As of the latest talks between chief negotiators of participating countries held in Hawaii in early March, sensitive issues such as tariff reductions and intellectual property protection remain unresolved. Encouragingly, however, major parties involved have expressed optimism that the negotiations will conclude within a couple of months.
The current stalemate actually lies in divides between the United States and Japan over tariff reductions for automobile and agricultural products. The two countries account for 90 percent of the economic aggregate of the proposed free trade bloc. Thus, the negotiations between them will decide the outcome of the entire process. Since the beginning of this year, U.S. and Japanese negotiators have held several intense consultations and reportedly moved closer to an agreement.
The major obstacle the U.S.-Japanese negotiations face shows that competing business interests have a strong influence over domestic politics of both countries. This type of political wrangling has been seen since the early days of their trade friction in the 1980s. Now, the conflict has been expanded from bilateral trade to the regional market.
The United States and Japan also took opposing stances over whether a currency manipulation clause should be included in the partnership agreement. Some U.S. congressmen have insisted on adding such a clause in order to prevent trading partners from gaining export competitiveness by manipulating exchange rates, but Japan, along with Australia and Mexico, have made clear their opposition. One major Japanese negotiator said in early March that if such a clause were to be put on table, it would spell the end of the negotiations.
Moreover, other TPP partners have also raised their respective concerns to be addressed in the negotiations. For example, Malaysia and Viet Nam, both emerging economies, diverge with developed partners on issues concerning state-owned enterprises, labor, environment and intellectual property protection.
Another major obstacle facing the TPP negotiations is the Trade Promotion Authority (TPA)--a U.S. legislative procedure, also known as fast-track authority--for which President Obama has not yet received Congressional approval due to opposition by some congressmen critical of trade liberalization. Only when given fast-track authority can the trade agreement skip U.S. Congressional debate and directly go to a vote, in which case, the whole process can be streamlined. The TPA is a sharp weapon for the Obama administration to urge negotiation partners to get on board with proposed agreements.

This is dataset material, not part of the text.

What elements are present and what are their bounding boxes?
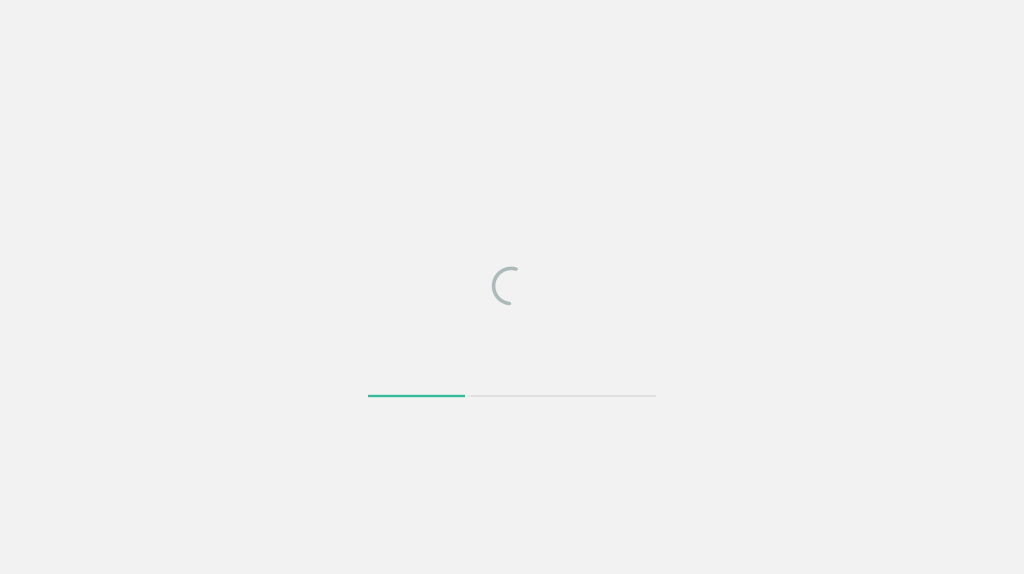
- group: Loading: [492, 267, 531, 305]
- group: 34%: [368, 395, 656, 397]
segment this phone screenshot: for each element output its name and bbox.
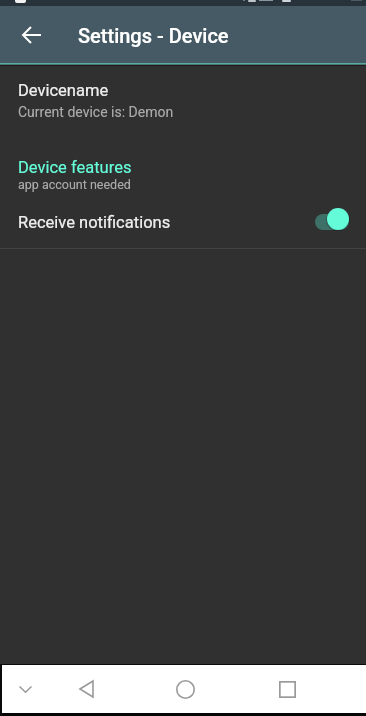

Currently, the U.S. economy is showing a great deal of momentum, and pro-trade Republicans have taken full control of Congress since winning a majority in the Senate in the mid-term elections in November 2014. Thus, compared with several months ago, there is a greater possibility that Obama will secure a fast-track approval. However, the president may have trouble finding sufficient support among the Democrats.

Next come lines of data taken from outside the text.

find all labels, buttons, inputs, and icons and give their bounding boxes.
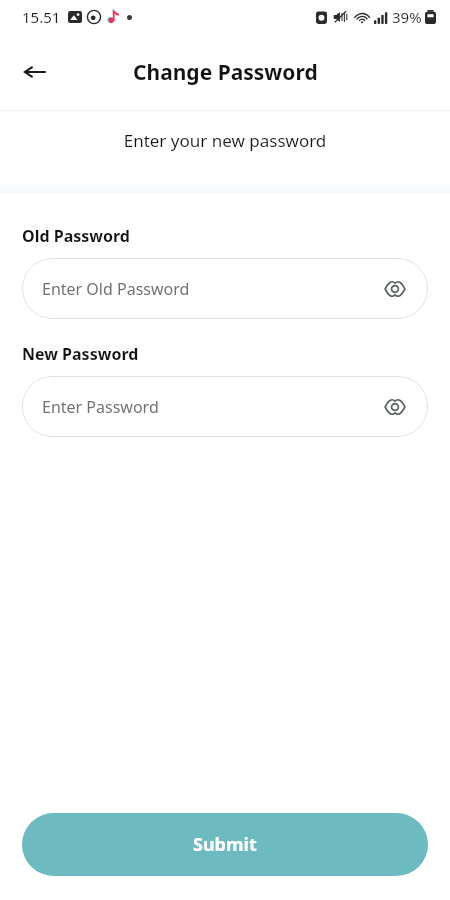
staticText: Submit	[193, 832, 257, 857]
button[interactable]: Enter Old Password	[22, 258, 428, 319]
button[interactable]: Back	[14, 51, 56, 93]
staticText: 15.51	[22, 7, 61, 27]
button[interactable]: Enter Password	[22, 376, 428, 437]
button[interactable]: Show password	[380, 392, 410, 422]
staticText: Change Password	[133, 58, 318, 87]
button[interactable]: Submit	[22, 813, 428, 876]
staticText: New Password	[22, 343, 139, 365]
staticText: 39%	[392, 7, 422, 27]
staticText: Old Password	[22, 225, 130, 247]
staticText: Enter your new password	[0, 129, 450, 152]
staticText: Enter Old Password	[42, 278, 380, 300]
button[interactable]: Show password	[380, 274, 410, 304]
staticText: Enter Password	[42, 396, 380, 418]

In response, the Obama administration is playing the China Card--exaggerating the challenges from China in order to get fast-track approval to promote the TPP.

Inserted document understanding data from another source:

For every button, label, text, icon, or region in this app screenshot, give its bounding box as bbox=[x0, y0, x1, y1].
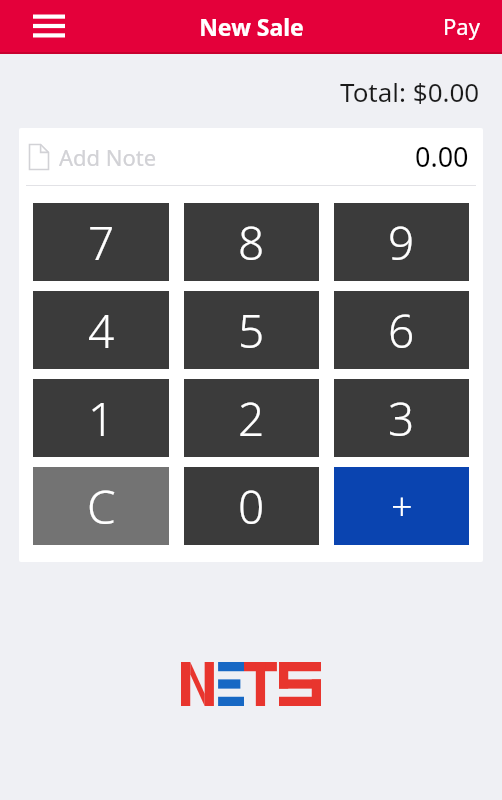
staticText: 4 bbox=[88, 299, 115, 362]
staticText: New Sale bbox=[199, 11, 304, 42]
staticText: 5 bbox=[238, 299, 265, 362]
staticText: Pay bbox=[443, 11, 480, 41]
button[interactable]: 8 bbox=[184, 203, 319, 281]
staticText: 8 bbox=[238, 211, 265, 274]
button[interactable]: 7 bbox=[33, 203, 169, 281]
button[interactable]: + bbox=[334, 467, 469, 545]
button[interactable]: 9 bbox=[334, 203, 469, 281]
staticText: 6 bbox=[388, 299, 415, 362]
button[interactable]: 6 bbox=[334, 291, 469, 369]
staticText: 3 bbox=[388, 387, 415, 450]
staticText: Add Note bbox=[59, 142, 157, 172]
staticText: + bbox=[391, 480, 413, 532]
staticText: C bbox=[87, 475, 116, 538]
button[interactable]: C bbox=[33, 467, 169, 545]
button[interactable]: Add Note bbox=[19, 128, 483, 185]
staticText: 1 bbox=[88, 387, 115, 450]
staticText: 0.00 bbox=[415, 138, 469, 175]
button[interactable]: 3 bbox=[334, 379, 469, 457]
staticText: 9 bbox=[388, 211, 415, 274]
button[interactable]: 2 bbox=[184, 379, 319, 457]
button[interactable]: Pay bbox=[437, 5, 486, 47]
staticText: Total: $0.00 bbox=[340, 74, 480, 109]
button[interactable]: Menu bbox=[26, 6, 72, 46]
button[interactable]: 5 bbox=[184, 291, 319, 369]
staticText: 7 bbox=[88, 211, 115, 274]
staticText: 2 bbox=[238, 387, 265, 450]
button[interactable]: 0 bbox=[184, 467, 319, 545]
button[interactable]: 1 bbox=[33, 379, 169, 457]
staticText: 0 bbox=[238, 475, 265, 538]
button[interactable]: 4 bbox=[33, 291, 169, 369]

Despite being an economic partnership agreement, the political undertones of the TPP are obvious. It is at the core of U.S. "pivot-to-Asia" strategy, and is regarded as another tool by the United States and Japan to mitigate China's rising influence in the Asia-Pacific region.
China's Pacific position
Last year, China made greater efforts to enhance cooperation with its neighbors. It was active in negotiations for the Regional Comprehensive Economic Partnership, a proposed free trade agreement between the 10-member Association of Southeast Asian Nations and the six other countries with which the group has free trade agreements--China, India, Japan, South Korea, Australia and New Zealand. In support of building the Silk Road Economic Belt and the 21st-Century Maritime Silk Road, which it proposed in 2013 to foster common development of nations along their routes in Asia, Europe and Africa, China established the $40-billion Silk Road Fund last November. The country also played a leading role in creating the Asia Infrastructure Investment Bank and launching the process of building the Free Trade Area of the Asia-Pacific.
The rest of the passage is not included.